Can anyone explain me what does freeze and unfreeze do?

im in the third lesson now and im confused on what will freeze and unfreeze do and when should we use them? Thank you <3


freeze and unfreeze effectively allow you to decide which specific layers of your model you want to train at a given time (I believe it does this by setting requires_grad to False to turn off training for that layer). I believe this is done because we often use transfer learning, and the early layers of our model are already going to be well trained to doing what they do, recognizing basic lines, patterns, gradients…etc, but the later ones (which are more specific to our exact task, like identifying an animal breed) will need more training.

unfreeze will unfreeze all layers of your model, so you will be training the early and later layers, although you still may be training the different layer groups at different learning rates. This is called ‘discriminative learning rates’ or ‘discriminative layer training’.

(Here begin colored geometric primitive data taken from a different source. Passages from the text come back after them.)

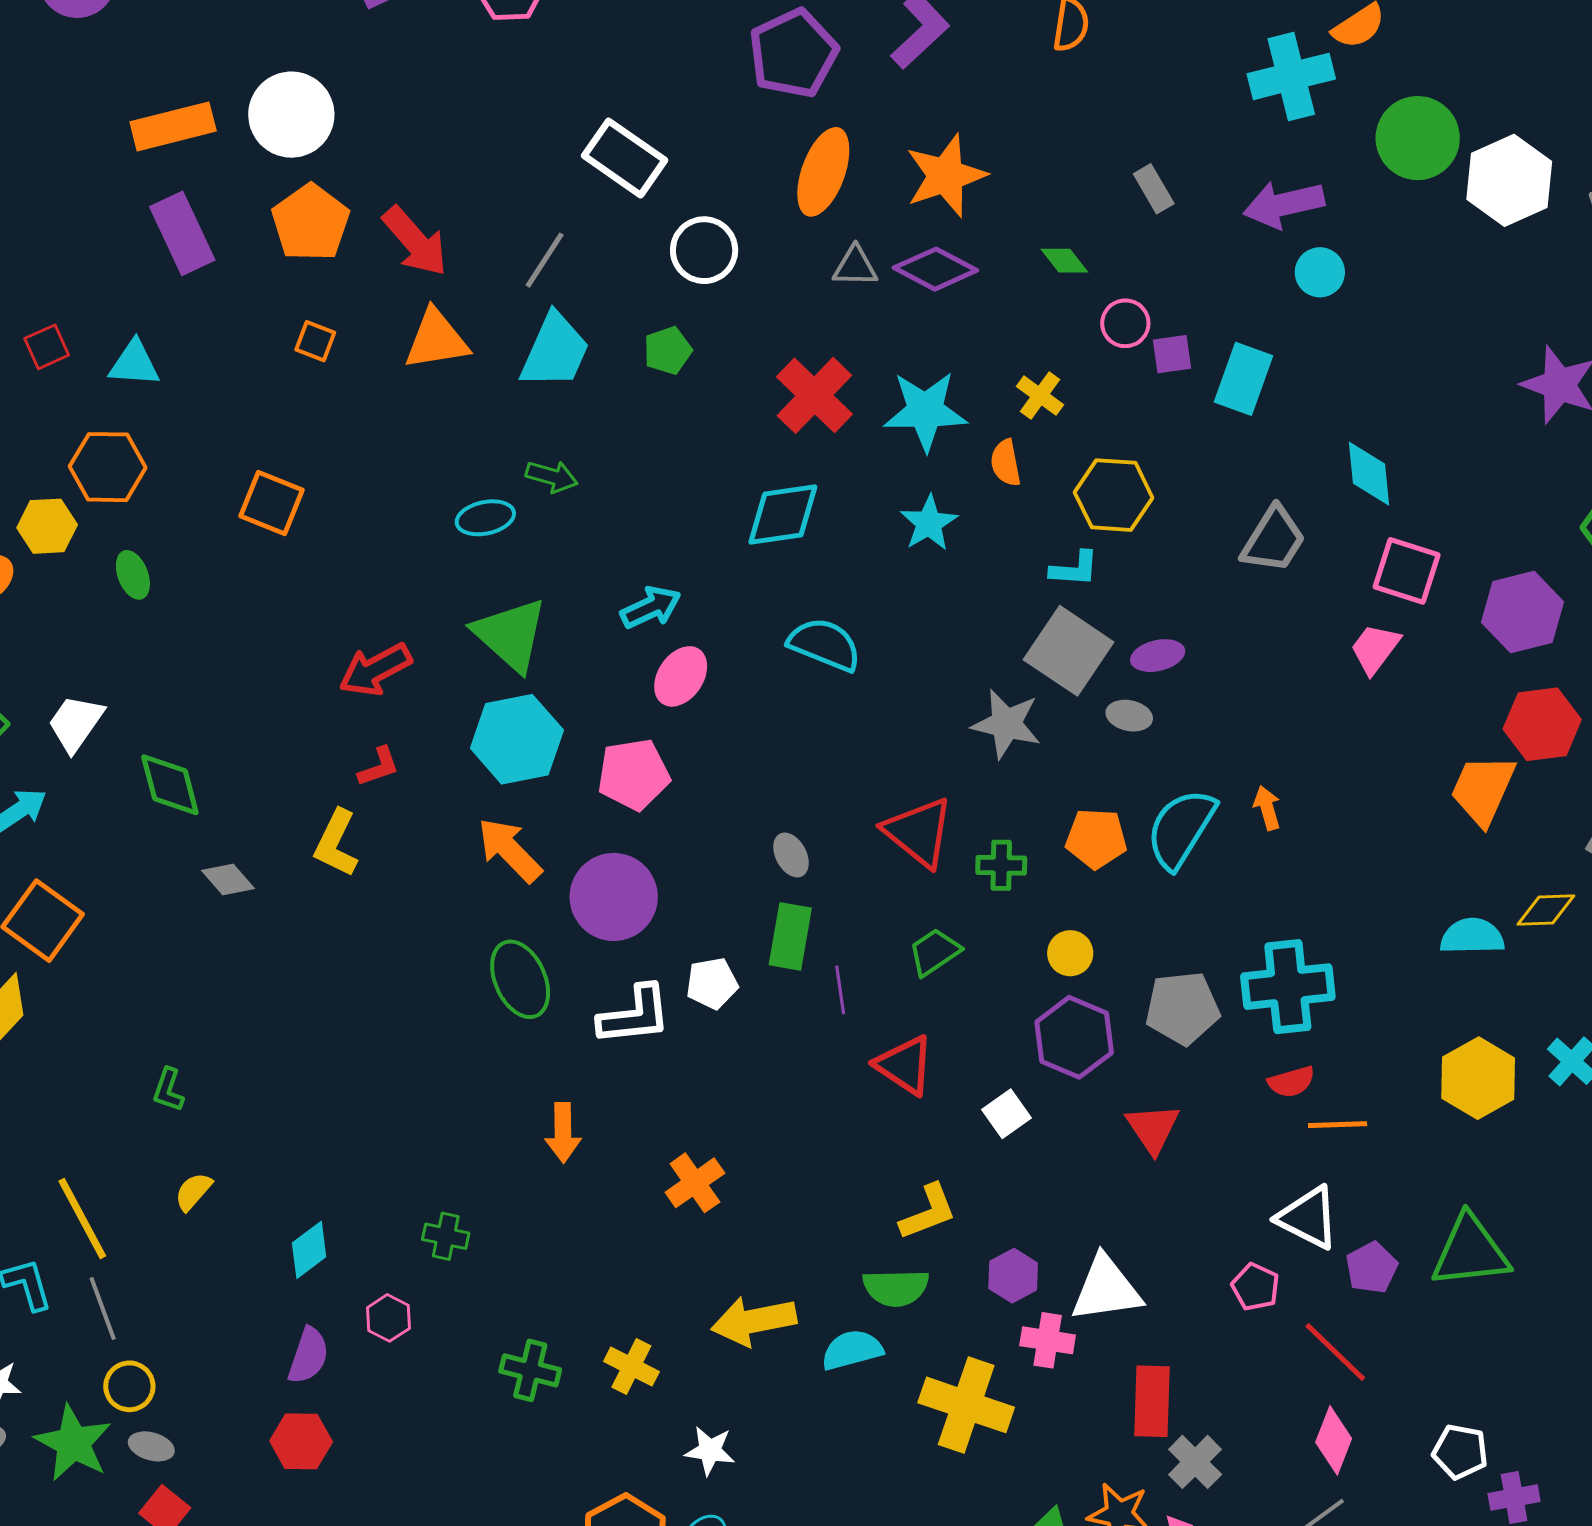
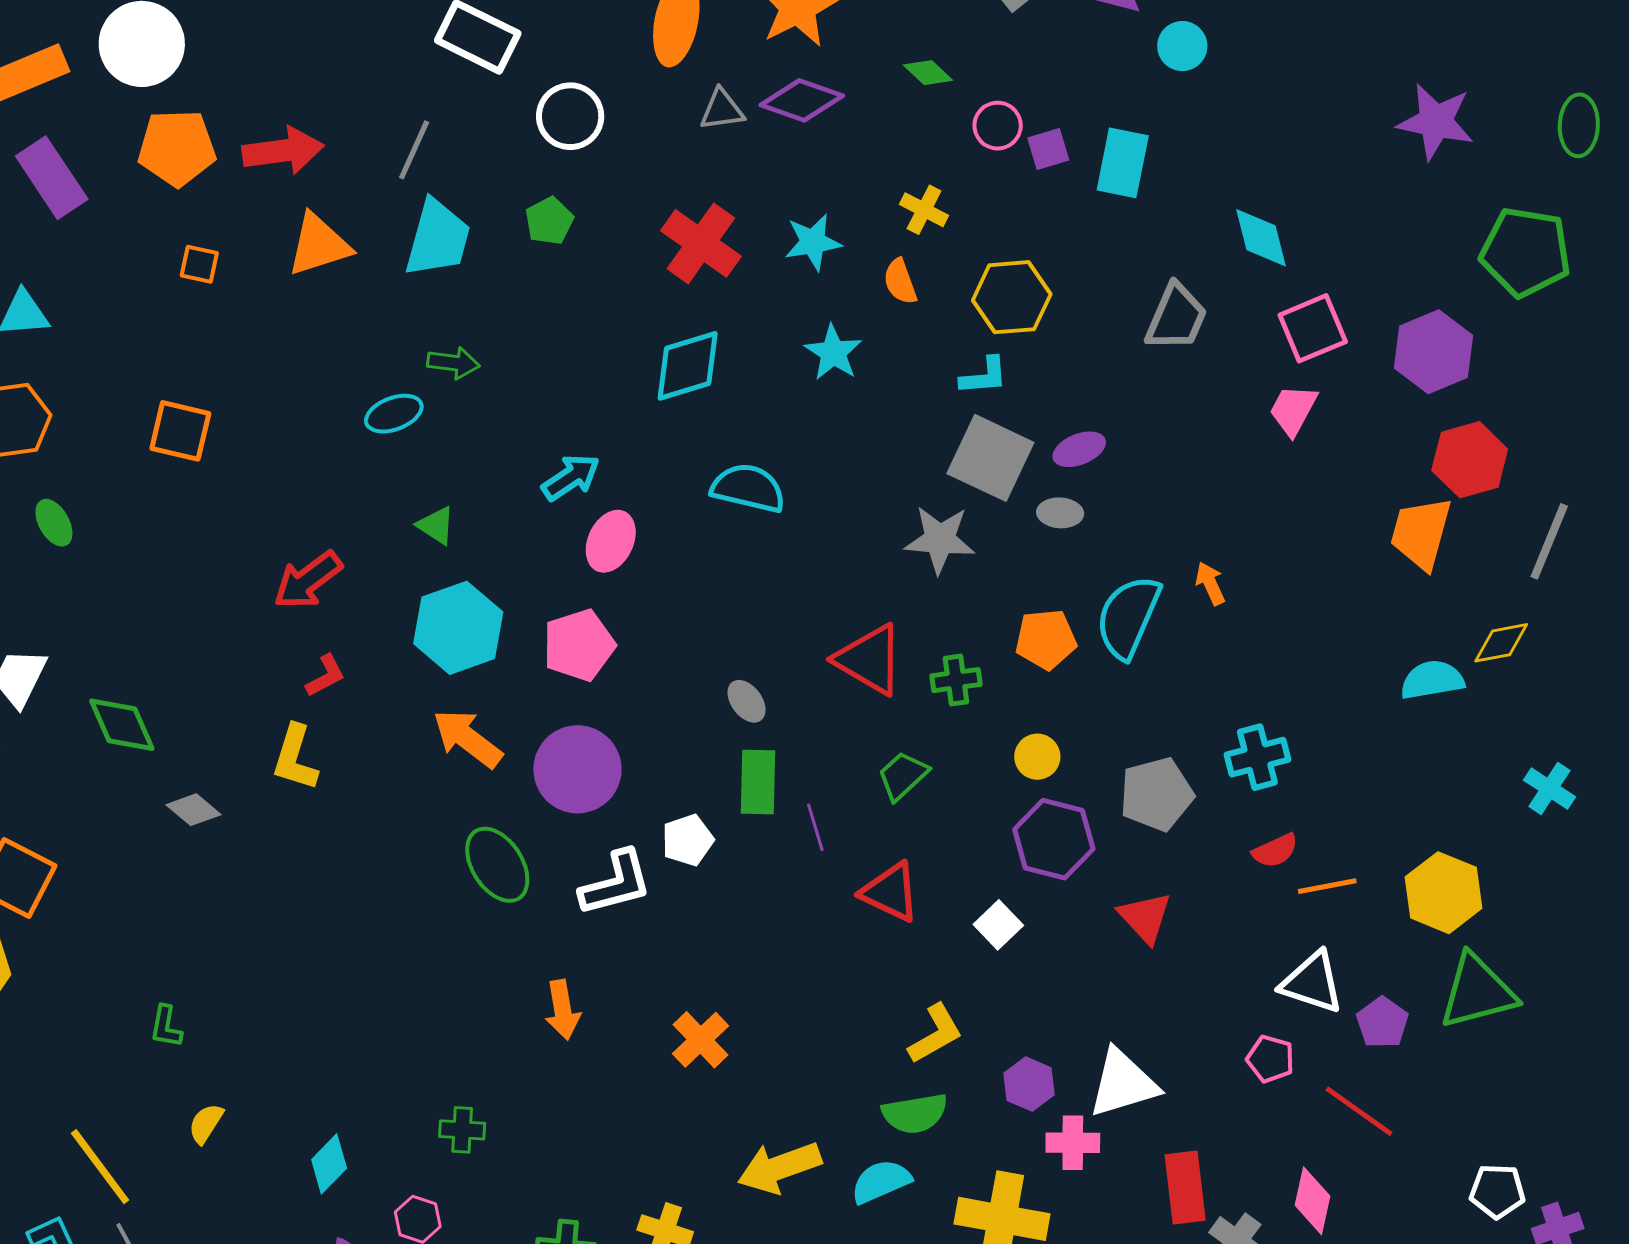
orange pentagon: (310, 223) -> (177, 148), turned -30
red arrow: (415, 241) -> (283, 151), turned -48
cyan star: (925, 411) -> (813, 242), size x0.7
pink square: (1407, 571) -> (1313, 328), turned -32
green triangle: (510, 635) -> (436, 525), size x0.5
cyan cross: (1288, 987) -> (1257, 757), size x0.7
yellow hexagon: (1478, 1078) -> (1444, 893), moved
pink diamond: (1334, 1440) -> (1313, 1201), moved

freeze will set all of your layer groups except the last one to be untrainable. It appears from the documentation that this means we freeze the first layer group (the one that comes from transfer learning) and unfreeze the second (also last) group, to train more.

If you know the details of your architecture and want to do something in between unfreeze and freeze you can use freeze_to(n:int) to specify which layer groups you want to freeze and which you want to train. The first n layer groups will be frozen and the last n layer groups will be unfrozen.

Maybe someone more experienced than me can help us out and answer.

  1. What are some best practices/common patterns for using freeze and unfreeze with and without transfer learning?
  2. What are the default settings? When I run a few epochs initially is it on all layer groups? Or just the last one? What about after I finish when I go to train some more?

Hope that helps!


For visual explanation and a bit more, Jeremy explains where and when freeze/unfreeze is applied for a typical fine-tuning/transfer-learning CNN model in through the end of Lesson 4 and start of Lesson 5.
Same concept is applied to other types of models too.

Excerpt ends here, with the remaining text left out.